* Extracted page text data
------------------------------------------------------------------------

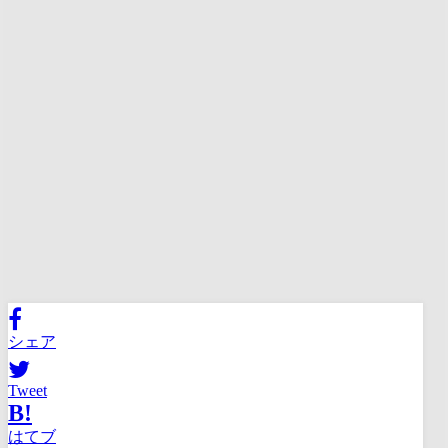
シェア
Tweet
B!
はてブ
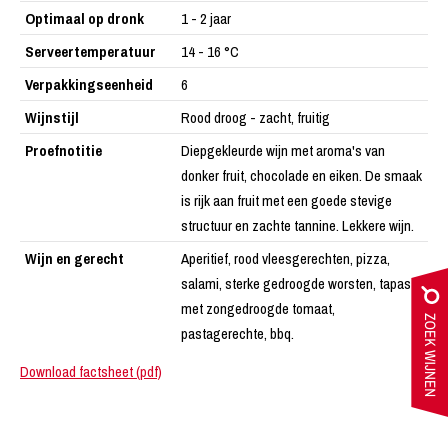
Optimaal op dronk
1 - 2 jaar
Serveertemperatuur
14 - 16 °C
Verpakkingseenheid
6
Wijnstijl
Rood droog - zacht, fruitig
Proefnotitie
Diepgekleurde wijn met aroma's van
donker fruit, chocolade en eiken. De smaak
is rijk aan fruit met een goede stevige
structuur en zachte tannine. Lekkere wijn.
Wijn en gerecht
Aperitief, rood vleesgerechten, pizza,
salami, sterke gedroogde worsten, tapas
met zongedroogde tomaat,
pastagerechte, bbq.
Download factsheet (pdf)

------------------------------------------------------------------------

* What to do
Write out exactly those lines running from the line with "structuur en zachte tannine. Lekkere wijn." to the end of the data above, the first and last included.

* Your response
structuur en zachte tannine. Lekkere wijn.
Wijn en gerecht
Aperitief, rood vleesgerechten, pizza,
salami, sterke gedroogde worsten, tapas
met zongedroogde tomaat,
pastagerechte, bbq.
Download factsheet (pdf)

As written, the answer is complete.